When artificial intelligence creates something; who gets the credit? Is it the programmer, the designer, the artist, or the AI itself? What about when AI destroys? Who or what takes the blame?

Panelists Jessica Fjeld, a clinical instructor at Harvard Law School Cyberlaw Clinic, Sarah Newman, a creative researcher at metaLAB at Harvard, Alexander Reben, an artist at Stochastic Labs/ANTEPOSSIBLE, and Sarah Schwettmann, a computational neuroscientist at the Massachusetts Institute of Technology, discussed these issues and other topics at “AI Creativity in Art, Neuroscience, and the Law” at SXSW in Austin last week.

Who gets the credit?
Fjeld asked panelists a few questions: Who is responsible for a work that’s created by a machine? Is it the artist who created the inputs for the AI model? Could it be the programmer who wrote the learning algorithm for the AI? At what point does the AI gain credit?

Schwettmann said her team had created an algorithm that “used machine learning and a set of example artworks to train a model on part of [an] artist’s artistic process and implement that model on a machine that could generate works in the artist’s characteristic style that were indistinguishable from the artist’s and run in parallel to the artist’s creations.”

Even though an algorithm from a team with input from an artist generated the creations, they cannot be displayed or published without the artist’s consent, Schwettmann said, due to a contract signed with the artist.

Reben agreed that the real question behind the generation of ideas or art is where ownership falls and where it extends with AI. For example, Reben designed a program that randomly generates ideas for patents and published them online.

“The idea is that if you are publishing an idea, say you’re publishing an academic paper or something online, it’s considered prior art and no one’s able to patent that idea anymore,” Reben said.

While 99.9 percent of the AI-generated ideas are nonsensical, Reben asked whether those 0.1 percent of ideas that would fall under prior art would belong to him or the AI that was creating them.

In this situation, would the random generation of ideas by the AI be enough to merit ownership?
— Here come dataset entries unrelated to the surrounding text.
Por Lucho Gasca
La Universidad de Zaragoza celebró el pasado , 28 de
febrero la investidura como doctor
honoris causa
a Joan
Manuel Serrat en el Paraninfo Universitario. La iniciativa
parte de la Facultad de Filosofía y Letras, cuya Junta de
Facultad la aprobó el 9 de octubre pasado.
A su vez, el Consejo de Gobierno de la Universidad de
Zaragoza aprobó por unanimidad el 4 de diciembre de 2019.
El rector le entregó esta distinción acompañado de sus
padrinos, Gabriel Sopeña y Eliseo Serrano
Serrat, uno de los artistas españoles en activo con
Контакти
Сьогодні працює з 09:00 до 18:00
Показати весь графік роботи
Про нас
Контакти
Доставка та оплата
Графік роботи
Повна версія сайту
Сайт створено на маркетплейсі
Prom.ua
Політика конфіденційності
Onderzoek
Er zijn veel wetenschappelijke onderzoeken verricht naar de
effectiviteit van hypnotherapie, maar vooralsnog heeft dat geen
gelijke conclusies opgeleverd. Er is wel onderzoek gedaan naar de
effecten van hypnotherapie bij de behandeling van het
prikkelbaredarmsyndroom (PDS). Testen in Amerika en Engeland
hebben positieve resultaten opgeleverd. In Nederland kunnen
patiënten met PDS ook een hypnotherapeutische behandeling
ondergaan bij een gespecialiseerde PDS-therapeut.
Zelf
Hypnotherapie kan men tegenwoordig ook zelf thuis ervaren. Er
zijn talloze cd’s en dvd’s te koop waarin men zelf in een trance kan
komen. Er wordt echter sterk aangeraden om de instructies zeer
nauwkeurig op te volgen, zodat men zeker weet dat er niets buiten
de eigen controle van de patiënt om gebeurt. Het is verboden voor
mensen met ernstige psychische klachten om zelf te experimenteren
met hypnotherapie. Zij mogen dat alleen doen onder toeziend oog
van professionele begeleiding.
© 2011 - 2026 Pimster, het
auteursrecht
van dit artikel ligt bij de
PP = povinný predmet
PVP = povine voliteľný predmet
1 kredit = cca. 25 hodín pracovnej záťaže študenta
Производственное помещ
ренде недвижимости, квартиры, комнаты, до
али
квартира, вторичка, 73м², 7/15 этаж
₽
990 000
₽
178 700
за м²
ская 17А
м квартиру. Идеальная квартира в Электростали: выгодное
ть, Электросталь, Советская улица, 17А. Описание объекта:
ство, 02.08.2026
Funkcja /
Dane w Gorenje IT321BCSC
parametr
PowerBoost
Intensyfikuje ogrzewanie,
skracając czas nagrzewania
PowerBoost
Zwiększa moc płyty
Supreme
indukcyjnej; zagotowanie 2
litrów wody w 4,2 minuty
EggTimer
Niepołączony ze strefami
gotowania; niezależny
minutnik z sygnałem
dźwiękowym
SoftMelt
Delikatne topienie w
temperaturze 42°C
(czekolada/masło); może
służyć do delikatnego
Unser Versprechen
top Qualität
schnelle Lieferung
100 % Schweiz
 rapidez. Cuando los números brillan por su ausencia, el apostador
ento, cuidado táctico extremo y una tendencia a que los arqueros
Schwettmann said we need to be careful when we talk about random processes.

“Talking about randomness is tough because at some level there was a model there, especially in terms of computers, especially in terms of AI,” Schwettmann said. “Somebody either wrote the code or the model was trained on a set of examples, and it could iterate on those examples and intentionally produce something.”

Could intentionality be an indicator of ownership by an AI?

“I think intentionality is really important to make something art,” Newman said. “I don’t think we should close a future where AIs can have intentionality.”

Schwettmann said perhaps there is a huge field of questions when it comes to AI and ownership. Her team at MIT is working on templates to distinguish ownership rights of materials.

“We’re working to develop a set of template legal agreements for collaborations between artists and hackers, developers, programmers, and to collect and publish a set of associated use cases,” Schwettmann said. “We fear a future where AI replaces the artist, and people are very wary about it, especially artists, but these tools and AI lend themselves to parallelization.”

Who takes the blame?
Isaac Asimov’s “Three Laws of Robotics” are: “1) a robot may not injure a human being, or through inaction, allow a human being to come to harm; 2) a robot must obey orders given it by human beings except when such orders would conflict with the first law; and 3) a robot must protect its own existence as long as such protection does not conflict with the first or second law.”

Focusing on the “First Law,” Reben’s team studied whether there were any AI systems in use today that had broken that law.

“We couldn’t think of any. The two closest are the Close-In Weapons … that has no real decision process being made here. This is basically a fancy landmine,” Reben said. The second is a “drone-controlled system. Drones do kill people, but there is still a human in the loop here.”

Since there were no clear examples of AI in violation of the “First Law,” Reben created one. The robot would choose whether or not to strike Reben’s finger, drawing blood, when it was placed near it.

Reben said there were distinguishing features of the robot’s choice to strike him. “That it’s a non-random and unpredictable decision. That is, it’s not a decision of me—the programmer—by proxy of the robot. So it makes the decision in a way that I can’t predict, yet it’s not random.”

It’s unexplained why the robot chose to strike Reben at a particular time and this unexplainable action could drive humans to imagine reasoning behind it, Newman said.

“Our human disposition to tell a story about what it is that’s happening, especially as we get to a place where it’s harder to understand and explain what’s happening,” Newman said.

In creating stories to explain the unknown, Newman said we project human values onto AI, but the AI doesn’t hold to human beliefs.

“How do we make sure the systems are developing values that are aligned with ours? This is especially challenging in a time where we can’t agree about what our values are,” Newman said.

As far as questions to ownership and blame, Schwettman said there are no right answers “except ones that avoid the fears that we have—like replacement of artists and creating terrible, horrible things. We want to create beautiful things.”